▶ _The task_
Your output should repeat the entries below exactly. It should contain no images.

[[ Information supplied open ]]

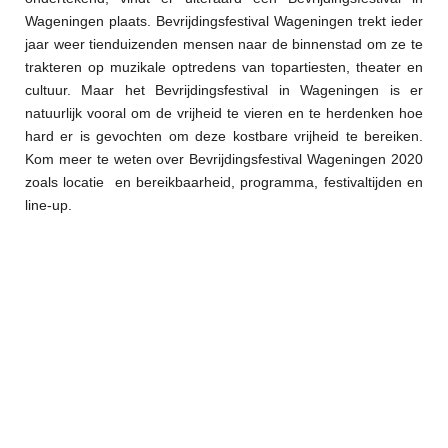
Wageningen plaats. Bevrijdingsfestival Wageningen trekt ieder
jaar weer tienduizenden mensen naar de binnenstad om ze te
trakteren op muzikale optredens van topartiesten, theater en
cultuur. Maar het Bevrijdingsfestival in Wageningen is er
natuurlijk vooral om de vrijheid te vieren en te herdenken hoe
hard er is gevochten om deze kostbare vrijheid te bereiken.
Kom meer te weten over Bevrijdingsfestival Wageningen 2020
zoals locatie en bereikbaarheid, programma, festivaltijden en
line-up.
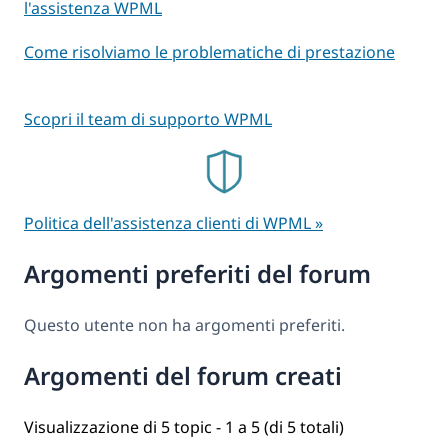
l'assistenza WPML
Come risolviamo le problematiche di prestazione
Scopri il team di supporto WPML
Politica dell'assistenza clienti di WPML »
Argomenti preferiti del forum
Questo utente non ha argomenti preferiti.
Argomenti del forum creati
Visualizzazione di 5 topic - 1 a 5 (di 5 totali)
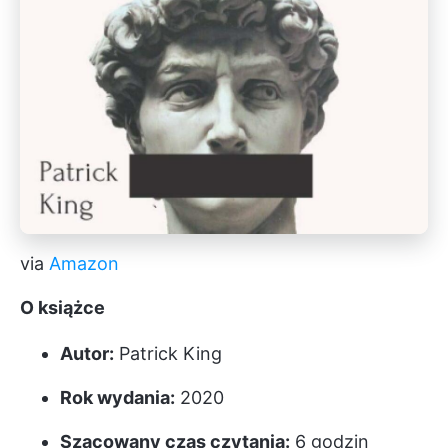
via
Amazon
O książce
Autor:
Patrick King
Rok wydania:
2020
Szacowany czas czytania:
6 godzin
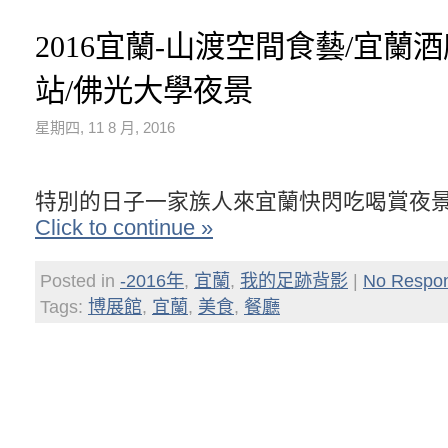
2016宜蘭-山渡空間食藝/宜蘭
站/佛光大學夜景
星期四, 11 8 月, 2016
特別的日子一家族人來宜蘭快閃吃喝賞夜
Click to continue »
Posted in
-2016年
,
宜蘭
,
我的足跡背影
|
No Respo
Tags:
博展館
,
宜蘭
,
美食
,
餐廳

[[ Information supplied closed ]]

▶ _Solution for this task_
Wageningen plaats. Bevrijdingsfestival Wageningen trekt ieder
jaar weer tienduizenden mensen naar de binnenstad om ze te
trakteren op muzikale optredens van topartiesten, theater en
cultuur. Maar het Bevrijdingsfestival in Wageningen is er
natuurlijk vooral om de vrijheid te vieren en te herdenken hoe
hard er is gevochten om deze kostbare vrijheid te bereiken.
Kom meer te weten over Bevrijdingsfestival Wageningen 2020
zoals locatie en bereikbaarheid, programma, festivaltijden en
line-up.
l'assistenza WPML
Come risolviamo le problematiche di prestazione
Scopri il team di supporto WPML
Politica dell'assistenza clienti di WPML »
Argomenti preferiti del forum
Questo utente non ha argomenti preferiti.
Argomenti del forum creati
Visualizzazione di 5 topic - 1 a 5 (di 5 totali)
via
Amazon
O książce
Autor:
Patrick King
Rok wydania:
2020
Szacowany czas czytania:
6 godzin
2016宜蘭-山渡空間食藝/宜蘭
站/佛光大學夜景
星期四, 11 8 月, 2016
特別的日子一家族人來宜蘭快閃吃喝賞夜
Click to continue »
Posted in
-2016年
,
宜蘭
,
我的足跡背影
|
No Respo
Tags:
博展館
,
宜蘭
,
美食
,
餐廳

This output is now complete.